======== SUPPLIED MATERIAL
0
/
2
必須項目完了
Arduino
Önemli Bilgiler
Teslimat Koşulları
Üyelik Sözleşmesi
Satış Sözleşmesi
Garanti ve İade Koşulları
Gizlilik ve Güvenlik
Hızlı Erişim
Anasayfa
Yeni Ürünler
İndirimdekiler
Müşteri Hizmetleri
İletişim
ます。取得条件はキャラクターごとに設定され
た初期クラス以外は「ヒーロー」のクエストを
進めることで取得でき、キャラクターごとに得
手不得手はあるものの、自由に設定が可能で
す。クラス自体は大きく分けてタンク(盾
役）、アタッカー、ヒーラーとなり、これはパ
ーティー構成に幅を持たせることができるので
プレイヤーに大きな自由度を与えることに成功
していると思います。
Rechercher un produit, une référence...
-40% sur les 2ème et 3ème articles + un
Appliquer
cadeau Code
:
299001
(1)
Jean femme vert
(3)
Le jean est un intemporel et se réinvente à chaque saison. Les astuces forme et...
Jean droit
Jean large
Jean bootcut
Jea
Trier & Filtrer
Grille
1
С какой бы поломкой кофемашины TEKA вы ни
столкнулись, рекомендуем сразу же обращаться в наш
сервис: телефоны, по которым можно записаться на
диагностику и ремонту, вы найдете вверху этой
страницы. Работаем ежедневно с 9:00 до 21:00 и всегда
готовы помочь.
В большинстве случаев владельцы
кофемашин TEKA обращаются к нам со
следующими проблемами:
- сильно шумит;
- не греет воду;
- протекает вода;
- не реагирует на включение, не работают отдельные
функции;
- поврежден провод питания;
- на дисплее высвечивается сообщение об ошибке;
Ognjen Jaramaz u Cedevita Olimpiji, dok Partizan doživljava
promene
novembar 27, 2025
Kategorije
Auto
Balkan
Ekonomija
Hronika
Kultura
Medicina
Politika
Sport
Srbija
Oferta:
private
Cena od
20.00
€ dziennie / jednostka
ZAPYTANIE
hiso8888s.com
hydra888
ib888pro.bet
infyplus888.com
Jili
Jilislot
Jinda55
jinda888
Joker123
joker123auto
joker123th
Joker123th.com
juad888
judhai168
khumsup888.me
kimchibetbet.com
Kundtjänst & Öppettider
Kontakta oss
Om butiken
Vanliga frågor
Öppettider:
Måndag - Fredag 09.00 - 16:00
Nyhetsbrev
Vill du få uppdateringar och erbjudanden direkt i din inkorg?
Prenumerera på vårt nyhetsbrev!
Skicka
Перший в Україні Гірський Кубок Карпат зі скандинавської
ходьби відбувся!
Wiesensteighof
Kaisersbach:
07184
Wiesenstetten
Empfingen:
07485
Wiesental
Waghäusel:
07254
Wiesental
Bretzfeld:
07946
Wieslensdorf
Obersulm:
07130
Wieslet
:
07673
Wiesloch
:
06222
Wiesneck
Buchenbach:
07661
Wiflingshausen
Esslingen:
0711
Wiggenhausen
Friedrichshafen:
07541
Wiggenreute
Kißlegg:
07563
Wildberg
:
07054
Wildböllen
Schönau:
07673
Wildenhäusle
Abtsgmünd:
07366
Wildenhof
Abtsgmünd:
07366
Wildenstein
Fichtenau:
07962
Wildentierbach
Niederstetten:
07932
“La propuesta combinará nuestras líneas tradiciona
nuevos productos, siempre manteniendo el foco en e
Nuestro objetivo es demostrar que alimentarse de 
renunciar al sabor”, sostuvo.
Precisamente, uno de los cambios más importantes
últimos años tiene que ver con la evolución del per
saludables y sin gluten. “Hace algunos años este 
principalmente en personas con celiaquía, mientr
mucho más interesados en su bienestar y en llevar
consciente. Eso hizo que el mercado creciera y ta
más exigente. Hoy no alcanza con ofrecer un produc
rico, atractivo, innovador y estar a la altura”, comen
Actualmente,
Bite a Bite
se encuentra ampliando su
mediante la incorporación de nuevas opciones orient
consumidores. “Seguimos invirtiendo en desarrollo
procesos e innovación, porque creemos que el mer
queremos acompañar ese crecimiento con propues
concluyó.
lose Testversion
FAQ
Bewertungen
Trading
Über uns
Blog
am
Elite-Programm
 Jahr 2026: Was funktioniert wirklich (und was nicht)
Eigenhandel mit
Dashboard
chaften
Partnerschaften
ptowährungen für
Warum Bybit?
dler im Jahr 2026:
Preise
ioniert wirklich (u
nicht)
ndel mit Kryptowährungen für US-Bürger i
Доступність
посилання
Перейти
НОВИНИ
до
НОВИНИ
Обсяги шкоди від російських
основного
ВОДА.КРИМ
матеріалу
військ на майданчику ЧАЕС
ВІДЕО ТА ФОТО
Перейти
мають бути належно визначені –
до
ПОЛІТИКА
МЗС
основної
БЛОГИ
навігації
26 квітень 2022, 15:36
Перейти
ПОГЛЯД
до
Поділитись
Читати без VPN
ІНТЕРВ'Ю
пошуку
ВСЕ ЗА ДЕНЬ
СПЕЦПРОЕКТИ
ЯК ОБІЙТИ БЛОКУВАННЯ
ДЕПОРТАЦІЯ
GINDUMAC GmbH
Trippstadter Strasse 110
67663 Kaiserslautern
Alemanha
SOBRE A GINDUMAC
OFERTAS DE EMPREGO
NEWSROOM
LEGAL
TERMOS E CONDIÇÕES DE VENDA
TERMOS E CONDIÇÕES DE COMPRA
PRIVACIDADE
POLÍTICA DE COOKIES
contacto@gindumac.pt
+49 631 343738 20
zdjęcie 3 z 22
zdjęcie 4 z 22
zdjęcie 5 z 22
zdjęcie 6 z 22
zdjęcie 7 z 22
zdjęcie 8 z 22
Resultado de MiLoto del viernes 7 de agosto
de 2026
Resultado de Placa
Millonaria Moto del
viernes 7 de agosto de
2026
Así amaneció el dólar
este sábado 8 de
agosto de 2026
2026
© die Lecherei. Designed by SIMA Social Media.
================
▶ THE PROBLEM
Please repeat every record above word for word.

▶ EXERCISE RESULT
0
/
2
必須項目完了
Arduino
Önemli Bilgiler
Teslimat Koşulları
Üyelik Sözleşmesi
Satış Sözleşmesi
Garanti ve İade Koşulları
Gizlilik ve Güvenlik
Hızlı Erişim
Anasayfa
Yeni Ürünler
İndirimdekiler
Müşteri Hizmetleri
İletişim
ます。取得条件はキャラクターごとに設定され
た初期クラス以外は「ヒーロー」のクエストを
進めることで取得でき、キャラクターごとに得
手不得手はあるものの、自由に設定が可能で
す。クラス自体は大きく分けてタンク(盾
役）、アタッカー、ヒーラーとなり、これはパ
ーティー構成に幅を持たせることができるので
プレイヤーに大きな自由度を与えることに成功
していると思います。
Rechercher un produit, une référence...
-40% sur les 2ème et 3ème articles + un
Appliquer
cadeau Code
:
299001
(1)
Jean femme vert
(3)
Le jean est un intemporel et se réinvente à chaque saison. Les astuces forme et...
Jean droit
Jean large
Jean bootcut
Jea
Trier & Filtrer
Grille
1
С какой бы поломкой кофемашины TEKA вы ни
столкнулись, рекомендуем сразу же обращаться в наш
сервис: телефоны, по которым можно записаться на
диагностику и ремонту, вы найдете вверху этой
страницы. Работаем ежедневно с 9:00 до 21:00 и всегда
готовы помочь.
В большинстве случаев владельцы
кофемашин TEKA обращаются к нам со
следующими проблемами:
- сильно шумит;
- не греет воду;
- протекает вода;
- не реагирует на включение, не работают отдельные
функции;
- поврежден провод питания;
- на дисплее высвечивается сообщение об ошибке;
Ognjen Jaramaz u Cedevita Olimpiji, dok Partizan doživljava
promene
novembar 27, 2025
Kategorije
Auto
Balkan
Ekonomija
Hronika
Kultura
Medicina
Politika
Sport
Srbija
Oferta:
private
Cena od
20.00
€ dziennie / jednostka
ZAPYTANIE
hiso8888s.com
hydra888
ib888pro.bet
infyplus888.com
Jili
Jilislot
Jinda55
jinda888
Joker123
joker123auto
joker123th
Joker123th.com
juad888
judhai168
khumsup888.me
kimchibetbet.com
Kundtjänst & Öppettider
Kontakta oss
Om butiken
Vanliga frågor
Öppettider:
Måndag - Fredag 09.00 - 16:00
Nyhetsbrev
Vill du få uppdateringar och erbjudanden direkt i din inkorg?
Prenumerera på vårt nyhetsbrev!
Skicka
Перший в Україні Гірський Кубок Карпат зі скандинавської
ходьби відбувся!
Wiesensteighof
Kaisersbach:
07184
Wiesenstetten
Empfingen:
07485
Wiesental
Waghäusel:
07254
Wiesental
Bretzfeld:
07946
Wieslensdorf
Obersulm:
07130
Wieslet
:
07673
Wiesloch
:
06222
Wiesneck
Buchenbach:
07661
Wiflingshausen
Esslingen:
0711
Wiggenhausen
Friedrichshafen:
07541
Wiggenreute
Kißlegg:
07563
Wildberg
:
07054
Wildböllen
Schönau:
07673
Wildenhäusle
Abtsgmünd:
07366
Wildenhof
Abtsgmünd:
07366
Wildenstein
Fichtenau:
07962
Wildentierbach
Niederstetten:
07932
“La propuesta combinará nuestras líneas tradiciona
nuevos productos, siempre manteniendo el foco en e
Nuestro objetivo es demostrar que alimentarse de 
renunciar al sabor”, sostuvo.
Precisamente, uno de los cambios más importantes
últimos años tiene que ver con la evolución del per
saludables y sin gluten. “Hace algunos años este 
principalmente en personas con celiaquía, mientr
mucho más interesados en su bienestar y en llevar
consciente. Eso hizo que el mercado creciera y ta
más exigente. Hoy no alcanza con ofrecer un produc
rico, atractivo, innovador y estar a la altura”, comen
Actualmente,
Bite a Bite
se encuentra ampliando su
mediante la incorporación de nuevas opciones orient
consumidores. “Seguimos invirtiendo en desarrollo
procesos e innovación, porque creemos que el mer
queremos acompañar ese crecimiento con propues
concluyó.
lose Testversion
FAQ
Bewertungen
Trading
Über uns
Blog
am
Elite-Programm
 Jahr 2026: Was funktioniert wirklich (und was nicht)
Eigenhandel mit
Dashboard
chaften
Partnerschaften
ptowährungen für
Warum Bybit?
dler im Jahr 2026:
Preise
ioniert wirklich (u
nicht)
ndel mit Kryptowährungen für US-Bürger i
Доступність
посилання
Перейти
НОВИНИ
до
НОВИНИ
Обсяги шкоди від російських
основного
ВОДА.КРИМ
матеріалу
військ на майданчику ЧАЕС
ВІДЕО ТА ФОТО
Перейти
мають бути належно визначені –
до
ПОЛІТИКА
МЗС
основної
БЛОГИ
навігації
26 квітень 2022, 15:36
Перейти
ПОГЛЯД
до
Поділитись
Читати без VPN
ІНТЕРВ'Ю
пошуку
ВСЕ ЗА ДЕНЬ
СПЕЦПРОЕКТИ
ЯК ОБІЙТИ БЛОКУВАННЯ
ДЕПОРТАЦІЯ
GINDUMAC GmbH
Trippstadter Strasse 110
67663 Kaiserslautern
Alemanha
SOBRE A GINDUMAC
OFERTAS DE EMPREGO
NEWSROOM
LEGAL
TERMOS E CONDIÇÕES DE VENDA
TERMOS E CONDIÇÕES DE COMPRA
PRIVACIDADE
POLÍTICA DE COOKIES
contacto@gindumac.pt
+49 631 343738 20
zdjęcie 3 z 22
zdjęcie 4 z 22
zdjęcie 5 z 22
zdjęcie 6 z 22
zdjęcie 7 z 22
zdjęcie 8 z 22
Resultado de MiLoto del viernes 7 de agosto
de 2026
Resultado de Placa
Millonaria Moto del
viernes 7 de agosto de
2026
Así amaneció el dólar
este sábado 8 de
agosto de 2026
2026
© die Lecherei. Designed by SIMA Social Media.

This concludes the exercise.